Além da centralidade geográfica, o Mar do Sul da China possui ricas áreas de pesca, gás e petróleo. Há reservas provadas de sete bilhões de barris de petróleo, e uma estimativa de novecentos trilhões de metros cúbicos de gás natural. Tais reservas petrolíferas colocam o Mar do Sul da China apenas atrás da Arábia Saudita.

A China reivindica quase todas as águas disputadas no Mar do Sul da China. Países como Taiwan, Malásia, Vietnã, Filipinas e Brunei também reivindicam partes do mar.

O Japão não tem qualquer reivindicação nessas águas, mas tem outra disputa marítima com a China referente ao Mar da China Oriental (as Ilhas Senkaku, que a China designa por Ilhas Diaoyu).

A crescente presença militar da China no Mar do Sul da China tem alimentado preocupações do Japão e dos EUA que patrulham constantemente a região.
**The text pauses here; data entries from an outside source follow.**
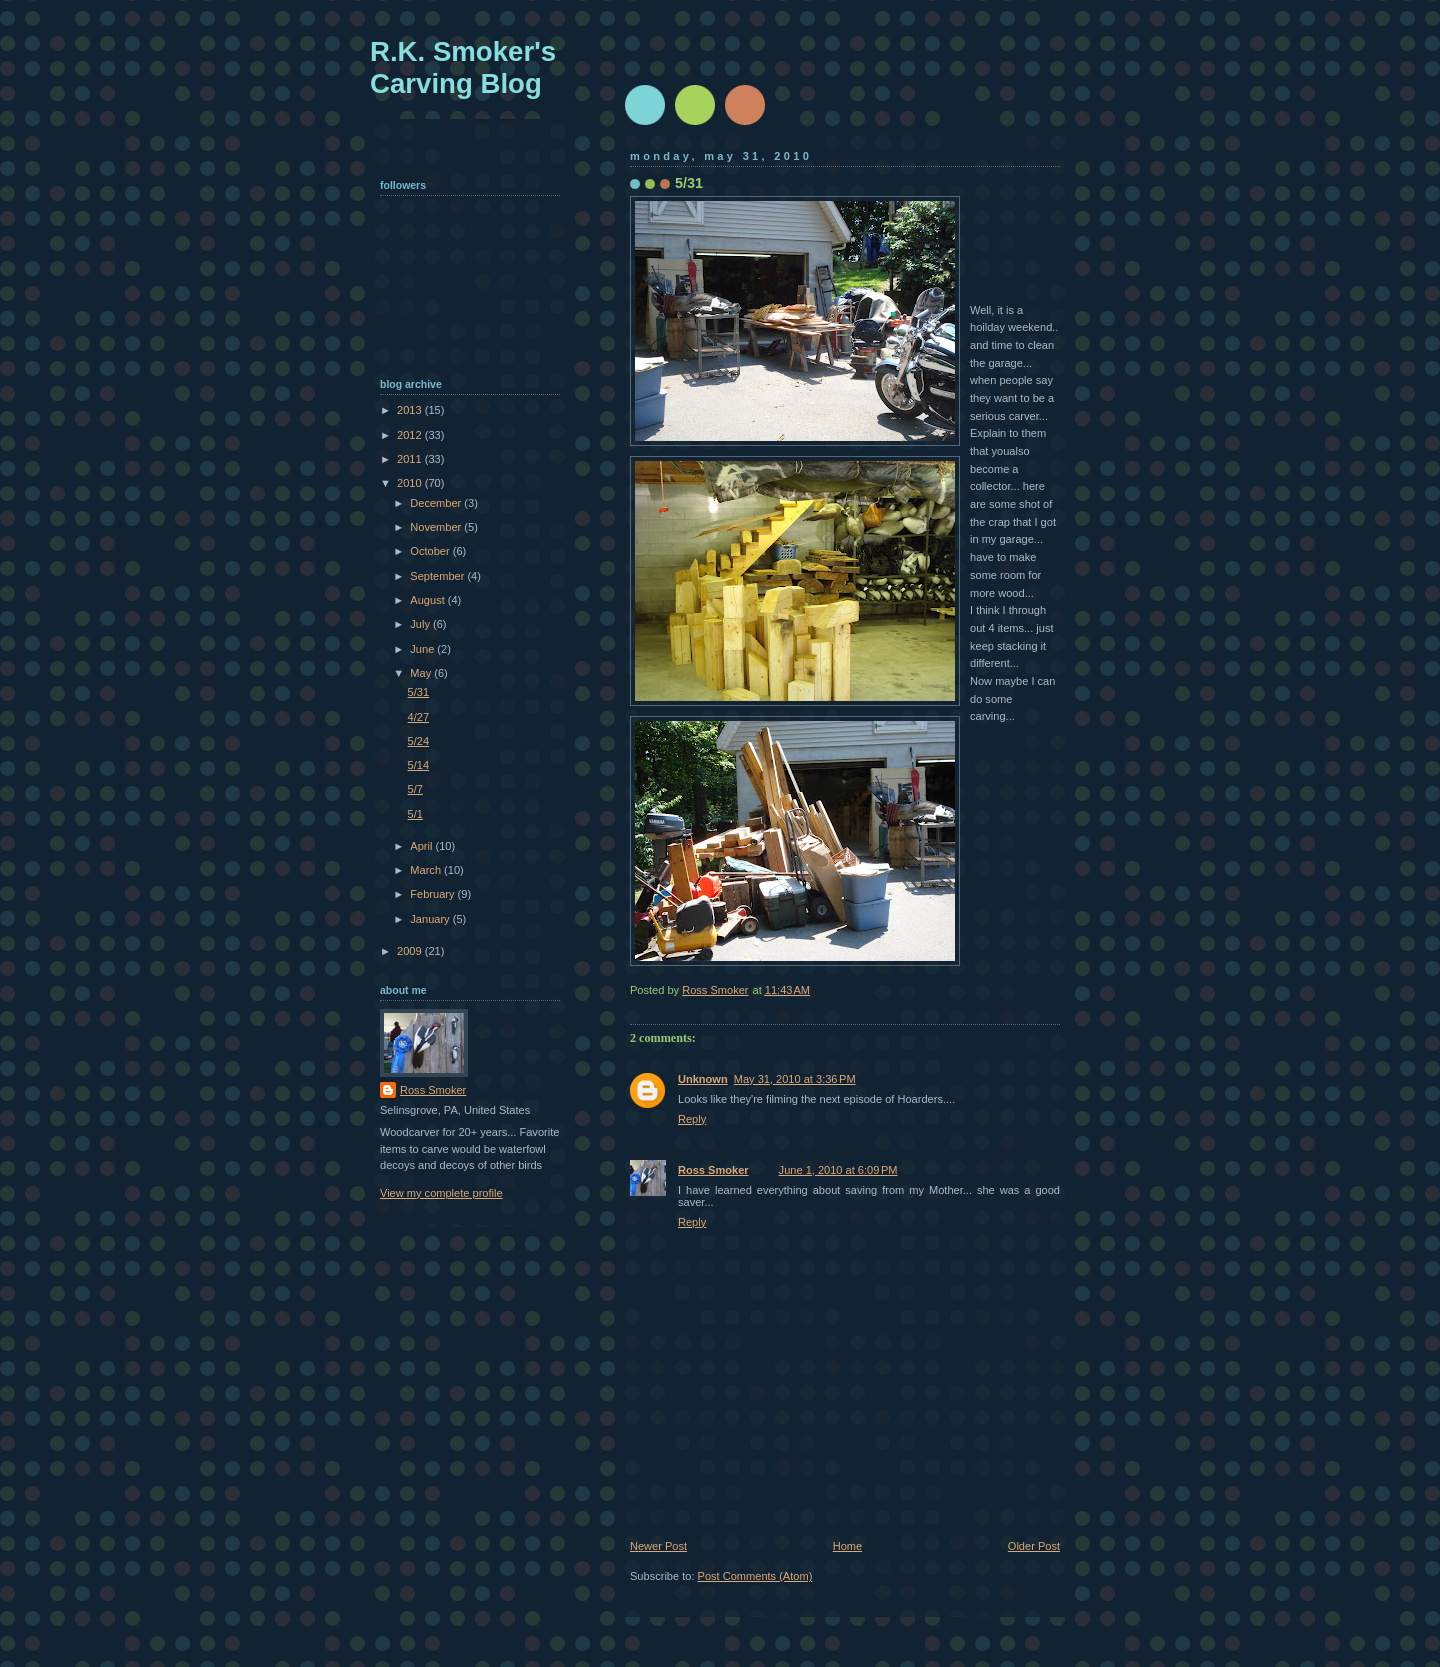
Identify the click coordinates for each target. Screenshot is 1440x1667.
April (422, 846)
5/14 (419, 765)
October (431, 551)
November (437, 527)
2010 (411, 483)
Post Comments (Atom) (755, 1576)
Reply (692, 1119)
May (422, 673)
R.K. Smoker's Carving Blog (463, 67)
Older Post (1034, 1546)
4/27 (419, 717)
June (423, 649)
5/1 (415, 814)
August (428, 600)
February (433, 894)
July (421, 624)
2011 (411, 459)
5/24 (419, 741)
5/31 (419, 692)
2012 (411, 435)
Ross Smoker (713, 1170)
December (437, 503)
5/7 (415, 789)
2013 (411, 410)
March (427, 870)
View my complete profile (441, 1193)
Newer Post (658, 1546)
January (431, 919)
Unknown (703, 1079)
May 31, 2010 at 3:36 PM (795, 1079)
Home (847, 1546)
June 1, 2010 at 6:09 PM (838, 1170)
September (438, 576)
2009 (411, 951)
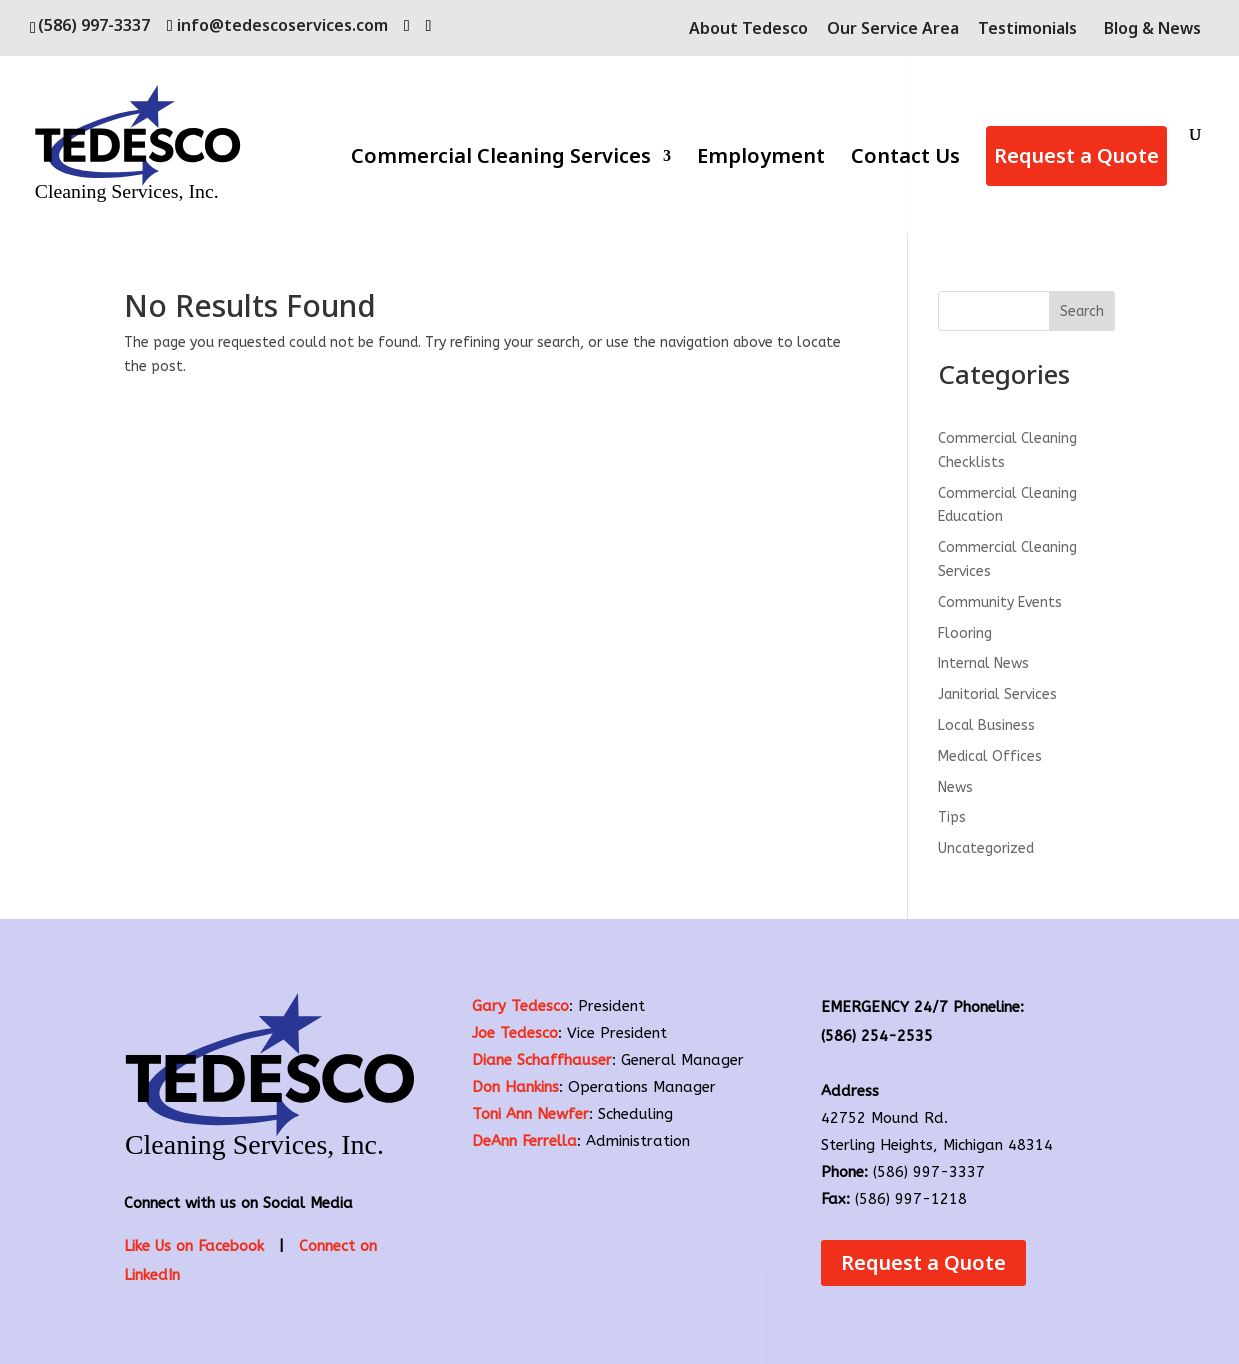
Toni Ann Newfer (530, 1114)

As vias de comunicação significam muito para o Japão, já que depende completamente das importações de matérias-primas.

A operação militar japonesa com o Izumo ocorre num momento em que o governo Trump parece adotar uma postura mais agressiva diante de Pequim. Washington critica a construção de ilhas artificiais e uma escalada de instalações militares que teme serem usadas para restringir a liberdade de circulação.

O Japão no tabuleiro militar oriental

O movimento do Izumo provocará uma reação da China. A China já tem um porta-aviões e está construindo outros dois capazes de cumprir diversas tarefas. A marinha japonesa é uma pequena parte da força naval conjunta com os EUA na parte ocidental do Pacífico, e os norte-americanos têm mais capacidades de aplicar meios aeronavais do que a China. Mas, graças ao Izumo, os EUA não precisarão de usar seus navios grandes para monitorar as vias de comunicação.

Para o especialista militar russo Vasily Kashin, o que moveu o Japão a construir um navio da classe do Izumo foi o temor do desenvolvimento rápido da frota submarina chinesa, bem como aumentar o prestígio da frota japonesa, contribuir para a ampliação dos contatos com outras marinhas e fazer do Japão um parceiro mais desejável para os EUA.

Com a vitória de Trump e a saída dos EUA do Acordo Trans-Pacífico, o Japão busca se relocalizar no Extremo Oriente sobre bases mais ativas e agressivas. E ao que tudo indica buscará manter firmes as alianças com os EUA.

Com os movimentos do Izumo vemos outro passo importante na ampliação dos limites da Constituição Pacifista promovido pelo governo Abe. Porém, temos que ver como irá comportar o povo japonês diante da política belicista do governo Abe.